Une cascade temporelle régule la diversité neuronale dans le cerveau
Dans cet article publié dans la revue Nature, les scientifiques dont un chercheur de l'Institut Jacques Monod (CNRS / Université Paris Cité) ont identifié la totalité des facteurs de transcription dits 'temporels' du système visuel de la drosophile et lié leur expression dans les cellules souches au type de neurones qu’elles produisent successivement. Le cerveau est constitué d'une grande variété de cellules neuronales qui lui permettent de remplir ses diverses fonctions. La façon dont cette diversité est générée est une question clé en neurobiologie du développement, avec des applications importantes pour les thérapies de remplacement des neurones.

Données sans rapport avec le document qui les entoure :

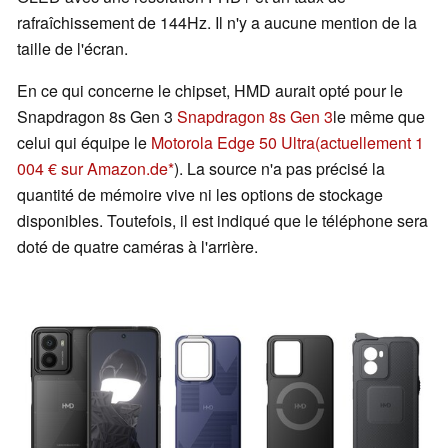
rafraîchissement de 144Hz. Il n'y a aucune mention de la
taille de l'écran.
En ce qui concerne le chipset, HMD aurait opté pour le
Snapdragon 8s Gen 3
Snapdragon 8s Gen 3
le même que
celui qui équipe le
Motorola Edge 50 Ultra
(actuellement 1
004 € sur Amazon.de
). La source n'a pas précisé la
quantité de mémoire vive ni les options de stockage
disponibles. Toutefois, il est indiqué que le téléphone sera
doté de quatre caméras à l'arrière.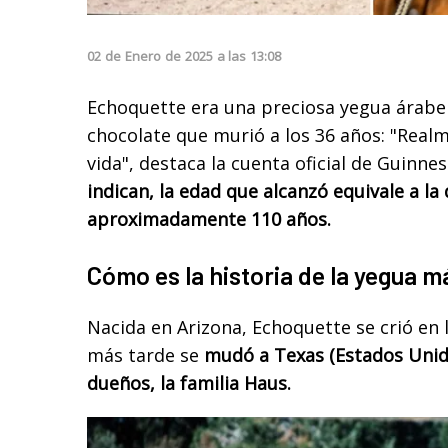
02
de
Enero
de
2025
a las
13:08
Echoquette era una preciosa yegua árabe 
chocolate que murió a los 36 años: "Real
vida", destaca la cuenta oficial de Guinn
indican, la edad que alcanzó equivale a l
aproximadamente 110 años.
Cómo es la historia de la yegua m
Nacida en Arizona, Echoquette se crió en 
más tarde se
mudó a Texas (Estados Unid
dueños, la familia Haus.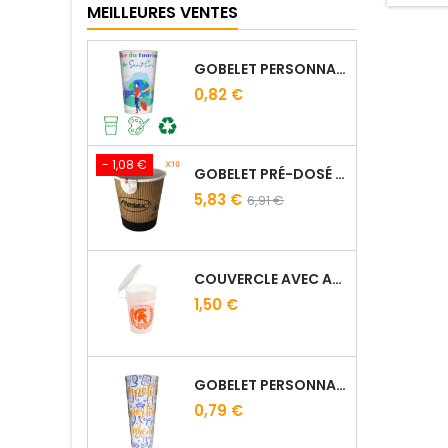
à eau 
MEILLEURES VENTES
desig
irrépr
sa
GOBELET PERSONNALISÉ 25/33 CL - IMPRESSION QUADRICHROMIE DIGITALE
0,82 €
- 1,08 €
GOBELET PRÉ-DOSÉ CACAO VAN HOUTEN - SACHET DE 10
5,83 €
6,91 €
COUVERCLE AVEC ANSE POUR GOBELET RÉUTILISABLE 25/33 CL
1,50 €
GOBELET PERSONNALISÉ 50 CL TRANSPARENT – IMPRESSION QUADRICHROMIE
0,79 €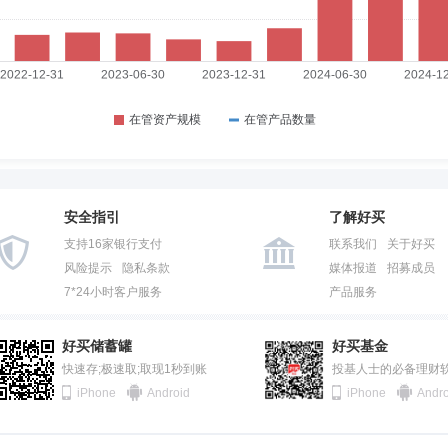
安全指引
了解好买
支持16家银行支付
联系我们
关于好买
风险提示
隐私条款
媒体报道
招募成员
7*24小时客户服务
产品服务
好买储蓄罐
好买基金
快速存;极速取;取现1秒到账
投基人士的必备理财
iPhone
Android
iPhone
Andro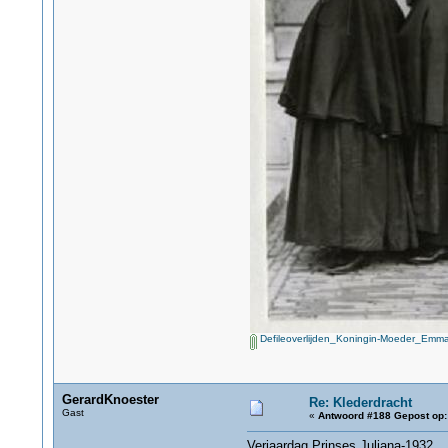
Defileoverlijden_Koningin-Moeder_Emm
GerardKnoester
Re: Klederdracht
Gast
«
Antwoord #188 Gepost op:
Verjaardag Prinses Juliana-1932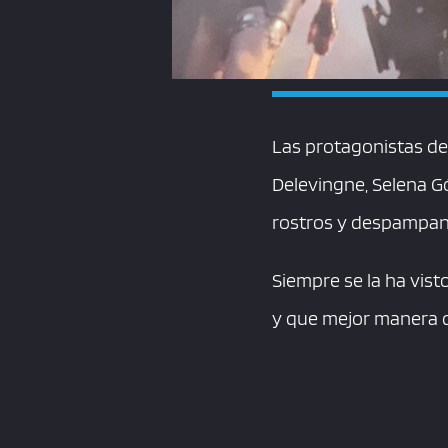
Las protagonistas del
Delevingne, Selena G
rostros y despampan
Siempre se la ha vist
y que mejor manera de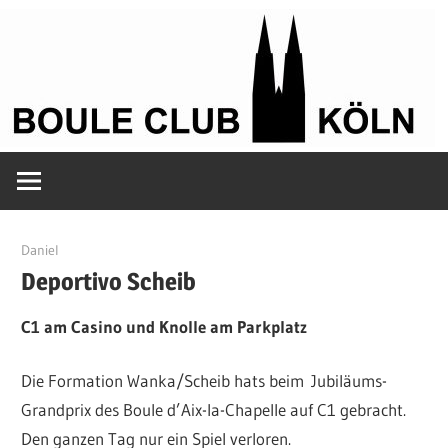
Zum
Inhalt
springen
Petanque
Boule
in
Kölle
Club
24. Juni 2018
Daniel
Deportivo Scheib
Köln
C1 am Casino und Knolle am Parkplatz
Die Formation Wanka/Scheib hats beim Jubiläums-
Grandprix des Boule d’Aix-la-Chapelle auf C1 gebracht.
Den ganzen Tag nur ein Spiel verloren.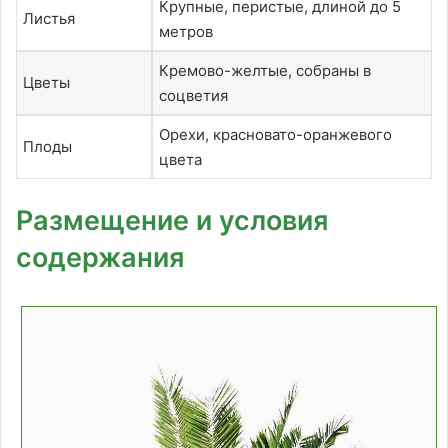
Крупные, перистые, длиной до 5
Листья
метров
Кремово-желтые, собраны в
Цветы
соцветия
Орехи, красновато-оранжевого
Плоды
цвета
Размещение и условия
содержания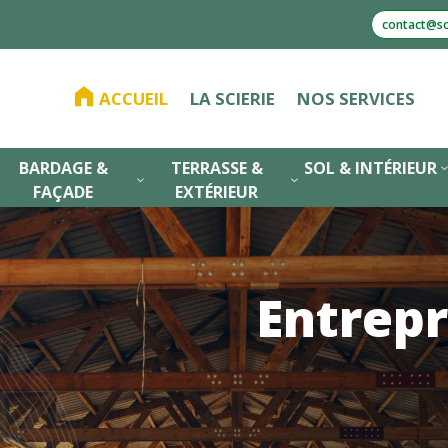
contact@sci
ACCUEIL
LA SCIERIE
NOS SERVICES
BARDAGE &
TERRASSE &
SOL & INTÉRIEUR
3
3
FAÇADE
EXTÉRIEUR
Entrepr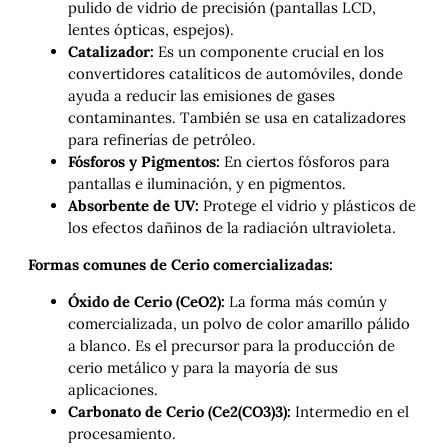
pulido de vidrio de precisión (pantallas LCD,
lentes ópticas, espejos).
Catalizador:
Es un componente crucial en los
convertidores catalíticos de automóviles, donde
ayuda a reducir las emisiones de gases
contaminantes. También se usa en catalizadores
para refinerías de petróleo.
Fósforos y Pigmentos:
En ciertos fósforos para
pantallas e iluminación, y en pigmentos.
Absorbente de UV:
Protege el vidrio y plásticos de
los efectos dañinos de la radiación ultravioleta.
Formas comunes de Cerio comercializadas:
Óxido de Cerio (CeO2​):
La forma más común y
comercializada, un polvo de color amarillo pálido
a blanco. Es el precursor para la producción de
cerio metálico y para la mayoría de sus
aplicaciones.
Carbonato de Cerio (Ce2​(CO3​)3​):
Intermedio en el
procesamiento.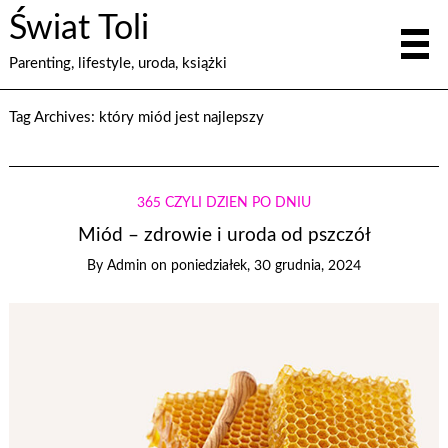
Świat Toli
Parenting, lifestyle, uroda, książki
Tag Archives:
który miód jest najlepszy
365 CZYLI DZIEŃ PO DNIU
Miód – zdrowie i uroda od pszczół
By
Admin
on
poniedziałek, 30 grudnia, 2024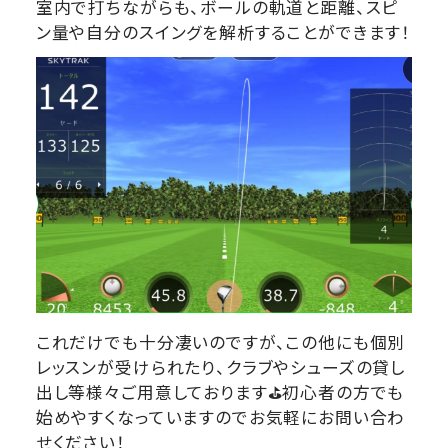
室内で打ちながらも、ボールの軌道と距離、スピ
ン量や自分のスイングを解析することができます！
これだけでも十分凄いのですが、この他にも個別
レッスンが受けられたり、クラブやシューズの貸し
出し等様々ご用意しております⛳初心者の方でも
始めやすくなっていますのでお気軽にお問い合わ
せください！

Le cerveau humain est composé de milliards de neurones appartenant à des milliers de types différents. Ces neurones diffèrent par leur morphologie, leur physiologie (par exemple, s'ils transmettent des signaux rapidement ou lentement) et leur connectivité (avec quels autres neurones ils forment des réseaux neuronaux). Cette complexité permet au cerveau de remplir ses fonctions multiples. La façon dont cette complexité apparaît au cours du développement est l’une des questions centrales de la neurobiologie du développement et de la médecine régénérative. Savoir comment le cerveau humain se développe permettra de récapituler ces processus de développement pour produire in vitro des neurones spécifiques, qui pourraient alors être transplantés chez certains patients. Ceci permettrait aussi d’activer des cellules souches neuronales in vivo pour remplacer les neurones manquants dans les maladies neurodégénératives.
Chez les vertébrés comme chez les invertébrés, différents types de neurones sont produits au cours du développement du cerveau à partir d’une même cellule souche. Cette production est séquentielle, certains types de neurones étant générés en premier et d'autres plus tard. Le mécanisme par lequel ces cellules souches neuronales produisent leur diversité neuronale est de ce fait appelé patterning temporel : en exprimant différents facteurs de transcription temporels (ou tTFs) qui régulent l'expression spécifique de gènes différents dans chaque fenêtre temporelle, les cellules souches neuronales produisent des neurones différents.
Cependant, le cerveau humain est extrêmement complexe et les chercheurs se sont toujours appuyés sur des organismes modèles, comme la souris ou la drosophile (mouche du vinaigre), pour disséquer les mécanismes complexes qui interviennent dans ces processus avant de les extrapoler aux humains.
Dans cet article, les scientifiques ont utilisé le cerveau relativement simple de la drosophile pour découvrir la totalité des tTFs nécessaires pour générer plus de cent types de neurones dans le lobe optique. Ils ont utilisé le séquençage des ARNm en cellules uniques pour obtenir le transcriptome (liste de tous les gènes exprimés dans une cellule donnée) d'environ 50 000 cellules individuelles. Ces données ont permis de regrouper et d'identifier tous les types de cellules présentes dans le système visuel en développement. En se concentrant sur les cellules souches neurales, ils ont identifié les dix tTFs qui définissent les différentes fenêtres temporelles de cette région du cerveau et caractérisé le réseau génétique qui, en contrôlant l'expression de ces différents tTFs, permet à cette cascade temporelle de progresser. Ils ont également montré que l'altération de la progression de cette cascade temporelle conduit à une diversité neuronale réduite et donc à des défauts dans le développement du cerveau. En se concentrant sur la progéniture de ces cellules souches, ils ont étudié les premières étapes de leur maturation en neurones, et observé des similitudes importantes avec les processus mis en jeu au cours de la différentiation des neurones du cortex humain.
En conclusion, ces résultats ont permis d'identifier la série complète de tTFs qui explique la génération de tous les types de neurones d'une région du cerveau et de découvrir des similitudes significatives avec le développement du cerveau humain. Cela ouvre de nouvelles voies de recherche pour comprendre comment le patterning temporel a évolué chez différents animaux et pourquoi des neurones spécifiques sont générés dans un ordre spécifique.